- _WORK ITEM_: Return the whole listing exactly, omitting the pictures.
[[ DATA RECORDS, beginning ]]
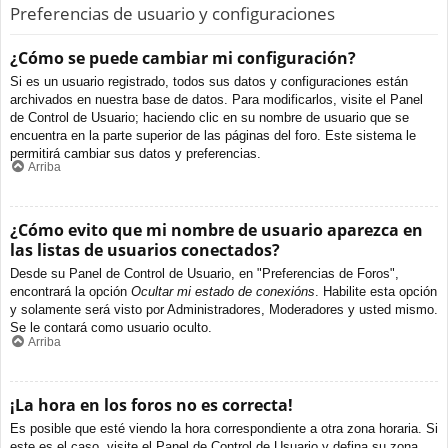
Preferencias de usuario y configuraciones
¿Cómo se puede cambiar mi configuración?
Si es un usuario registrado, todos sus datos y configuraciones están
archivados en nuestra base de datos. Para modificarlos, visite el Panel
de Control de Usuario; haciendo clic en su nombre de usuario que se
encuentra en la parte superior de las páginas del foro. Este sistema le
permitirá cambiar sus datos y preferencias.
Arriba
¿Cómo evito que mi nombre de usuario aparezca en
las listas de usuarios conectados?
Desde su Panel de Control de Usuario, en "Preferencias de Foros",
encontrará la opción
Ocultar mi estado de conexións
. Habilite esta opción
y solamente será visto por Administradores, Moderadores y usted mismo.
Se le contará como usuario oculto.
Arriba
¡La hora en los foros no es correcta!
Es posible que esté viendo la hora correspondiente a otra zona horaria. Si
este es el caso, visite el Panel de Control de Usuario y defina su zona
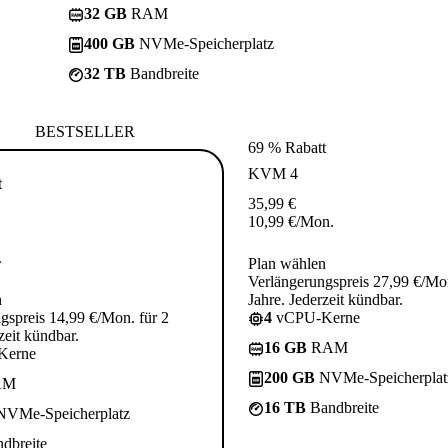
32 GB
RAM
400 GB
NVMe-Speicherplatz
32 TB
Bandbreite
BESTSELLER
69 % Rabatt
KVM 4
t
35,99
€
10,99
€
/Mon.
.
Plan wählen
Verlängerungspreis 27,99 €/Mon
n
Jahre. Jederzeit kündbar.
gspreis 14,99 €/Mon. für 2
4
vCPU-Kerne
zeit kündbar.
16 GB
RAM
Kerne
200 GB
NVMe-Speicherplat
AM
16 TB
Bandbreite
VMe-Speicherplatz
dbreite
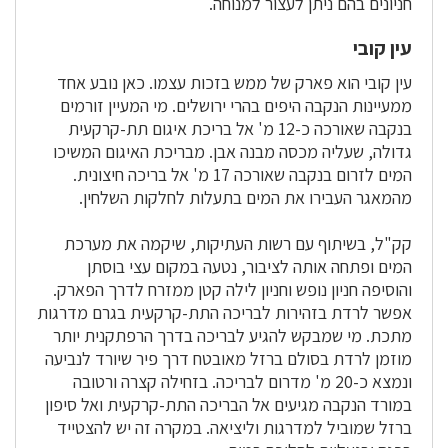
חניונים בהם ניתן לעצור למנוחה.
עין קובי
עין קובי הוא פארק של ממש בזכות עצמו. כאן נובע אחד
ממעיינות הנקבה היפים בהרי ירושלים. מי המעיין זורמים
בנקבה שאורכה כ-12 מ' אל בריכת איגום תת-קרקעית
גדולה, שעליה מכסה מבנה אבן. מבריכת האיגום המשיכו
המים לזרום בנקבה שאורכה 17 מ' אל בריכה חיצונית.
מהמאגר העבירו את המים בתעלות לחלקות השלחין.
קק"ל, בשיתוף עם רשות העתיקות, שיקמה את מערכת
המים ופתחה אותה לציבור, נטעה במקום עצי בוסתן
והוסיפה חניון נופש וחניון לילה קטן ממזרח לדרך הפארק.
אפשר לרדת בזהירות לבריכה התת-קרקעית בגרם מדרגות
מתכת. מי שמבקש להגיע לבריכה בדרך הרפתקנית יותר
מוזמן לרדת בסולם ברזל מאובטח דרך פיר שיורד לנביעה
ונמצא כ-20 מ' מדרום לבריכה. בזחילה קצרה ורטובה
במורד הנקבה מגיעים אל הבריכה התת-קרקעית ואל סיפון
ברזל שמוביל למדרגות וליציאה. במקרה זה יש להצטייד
[[ DATA RECORDS, end ]]
- _OUTPUT FOR THIS TASK_:
Preferencias de usuario y configuraciones
¿Cómo se puede cambiar mi configuración?
Si es un usuario registrado, todos sus datos y configuraciones están
archivados en nuestra base de datos. Para modificarlos, visite el Panel
de Control de Usuario; haciendo clic en su nombre de usuario que se
encuentra en la parte superior de las páginas del foro. Este sistema le
permitirá cambiar sus datos y preferencias.
Arriba
¿Cómo evito que mi nombre de usuario aparezca en
las listas de usuarios conectados?
Desde su Panel de Control de Usuario, en "Preferencias de Foros",
encontrará la opción
Ocultar mi estado de conexións
. Habilite esta opción
y solamente será visto por Administradores, Moderadores y usted mismo.
Se le contará como usuario oculto.
Arriba
¡La hora en los foros no es correcta!
Es posible que esté viendo la hora correspondiente a otra zona horaria. Si
este es el caso, visite el Panel de Control de Usuario y defina su zona
32 GB
RAM
400 GB
NVMe-Speicherplatz
32 TB
Bandbreite
BESTSELLER
69 % Rabatt
KVM 4
t
35,99
€
10,99
€
/Mon.
.
Plan wählen
Verlängerungspreis 27,99 €/Mon
n
Jahre. Jederzeit kündbar.
gspreis 14,99 €/Mon. für 2
4
vCPU-Kerne
zeit kündbar.
16 GB
RAM
Kerne
200 GB
NVMe-Speicherplat
AM
16 TB
Bandbreite
VMe-Speicherplatz
dbreite
חניונים בהם ניתן לעצור למנוחה.
עין קובי
עין קובי הוא פארק של ממש בזכות עצמו. כאן נובע אחד
ממעיינות הנקבה היפים בהרי ירושלים. מי המעיין זורמים
בנקבה שאורכה כ-12 מ' אל בריכת איגום תת-קרקעית
גדולה, שעליה מכסה מבנה אבן. מבריכת האיגום המשיכו
המים לזרום בנקבה שאורכה 17 מ' אל בריכה חיצונית.
מהמאגר העבירו את המים בתעלות לחלקות השלחין.
קק"ל, בשיתוף עם רשות העתיקות, שיקמה את מערכת
המים ופתחה אותה לציבור, נטעה במקום עצי בוסתן
והוסיפה חניון נופש וחניון לילה קטן ממזרח לדרך הפארק.
אפשר לרדת בזהירות לבריכה התת-קרקעית בגרם מדרגות
מתכת. מי שמבקש להגיע לבריכה בדרך הרפתקנית יותר
מוזמן לרדת בסולם ברזל מאובטח דרך פיר שיורד לנביעה
ונמצא כ-20 מ' מדרום לבריכה. בזחילה קצרה ורטובה
במורד הנקבה מגיעים אל הבריכה התת-קרקעית ואל סיפון
ברזל שמוביל למדרגות וליציאה. במקרה זה יש להצטייד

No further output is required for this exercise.